Juicy ripe fruit, bursting with sun-soaked flavor is one of the best parts of a summer season. It’s the time of year for warm peach pies topped with ice cream, jammy berry cobblers, and endless variations of fruit-forward desserts.
But summer fruit is equally at home on the rest of the menu, taking gazpacho, pizza, salads, and salsas to the next level. In-season fruits play well with others, bringing a sweet taste of summer to the entire menu.

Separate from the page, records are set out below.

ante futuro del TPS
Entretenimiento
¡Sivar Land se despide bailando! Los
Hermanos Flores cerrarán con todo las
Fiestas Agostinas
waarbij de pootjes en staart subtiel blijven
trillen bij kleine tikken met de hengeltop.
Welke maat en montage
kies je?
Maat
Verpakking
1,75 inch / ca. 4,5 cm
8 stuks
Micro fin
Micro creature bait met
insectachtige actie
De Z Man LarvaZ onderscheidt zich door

When Life Gives You Lemons…
You could make lemonade of course, but I’d recommend throwing them on the grill. Charred citrus is having a moment right now, showing up in everything from cocktails, to grilled fish dishes, to even ice cream. By grilling or searing the cut side of a lemon, grapefruit, or orange, the sugars caramelize, adding sweetness and a slight bitterness to balance the acidity.

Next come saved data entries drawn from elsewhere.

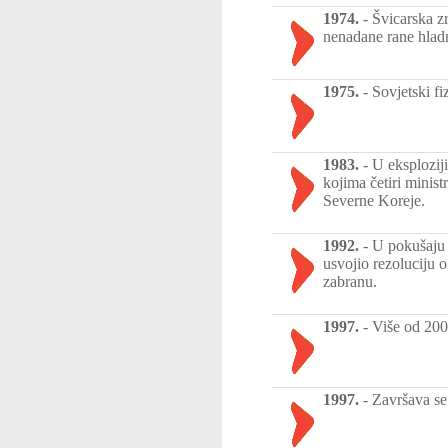
1974.
-
Švicarska zr
nenadane rane hlad
1975.
-
Sovjetski f
1983.
-
U eksplozij
kojima četiri minis
Severne Koreje.
1992.
-
U pokušaju 
usvojio rezoluciju
zabranu.
1997.
-
Više od 200
1997.
-
Završava se 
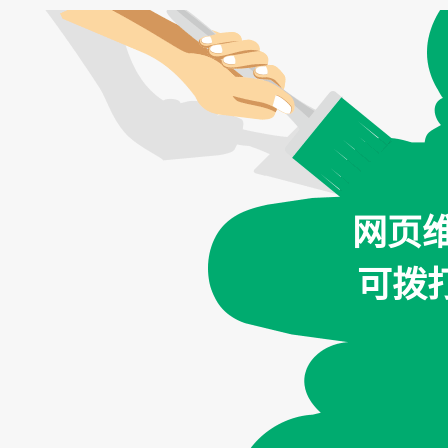
网页
可拨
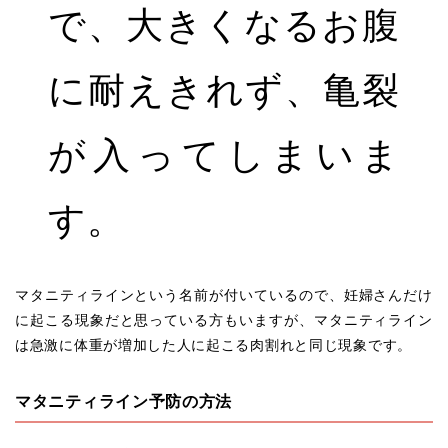
で、大きくなるお腹
に耐えきれず、亀裂
が入ってしまいま
す。
マタニティラインという名前が付いているので、妊婦さんだけ
に起こる現象だと思っている方もいますが、マタニティライン
は急激に体重が増加した人に起こる肉割れと同じ現象です。
マタニティライン予防の方法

Imagine the charred flavor of grilled grapefruit playing off smoky mezcal in a tangy paloma. Or consider squeezing a caramelized lime over a Thai-inspired grilled whole fish with ginger and cilantro. The nuance this simple step brings to your dishes will make an impression at the table or up at the bar.
As Sweet as Pie
Charring citrus is on trend, but pretty much all summer fruits, barring melons, can be enhanced by cooking. By grilling, roasting, or simmering fruit, you can intensify the flavors even further for a deeply flavorful way to enjoy the bounty of the season. Of course, stone fruits like peaches, plums, and cherries are perfect for baking into pies, cobblers, and tarts — their natural sweetness intensifying as they cook.
Berries, such as blueberries, strawberries, and raspberries, can be simmered into rich sauces and jams, adding a burst of flavor to pancakes, yogurt, or ice cream. Grilling fruits like pineapples and mangos caramelizes their sugars, creating a delicious accompaniment to savory dishes like grilled meats or salads. Cooking with summer fruits, from the Peak Fresh Produce® portfolio for example, not only celebrates the peak of their seasonality but also transforms their textures and flavors in unique and delectable ways.
Peaches and Cream
As the never-ending popularity of cheese platters shows us, fruit plus cheese is a winning combination. The tart sweetness of fruit cuts through the rich creaminess of your favorite cheese for the perfect balanced bite.
This combination can always be celebrated in salads but also works well in panini, pizzas, and bruschetta. I love fruit and cheese paired with salty meats like prosciutto and bacon, tossed with bright vinaigrettes, and combined with an abundance of fresh herbs. Here are some pairing concepts inspired by recipes and restaurants I’ve collaborated with.
- Peaches + Burrata: Alternate torn burrata with peaches tossed in Village Garden® Sweet Poppyseed Dressing, then sprinkle with fresh basil for a seasonal twist on the classic Caprese.
- Watermelon + Feta: Grilled sliced watermelon is topped with crumbled feta, mint, and toasted pistachios for a salty/sweet salad guests can’t resist.
- Figs + Parmigiano Reggiano: Top pizza with freshly sliced figs, prosciutto, and shaved Piancone® Parmigiano Reggiano to cook, then add fresh arugula dressed with Village Garden Honey Basil Garlic Vinaigrette.
- Strawberry + Goat Cheese: Spread goat cheese on toasted baguette slices, then top with diced strawberries, minced shallots, and fresh parsley to make a summery bruschetta.
- Cherries + Blue Cheese: Remove the pits from fresh bing cherries, then stuff with whipped blue cheese for a sweet & savory cocktail garnish.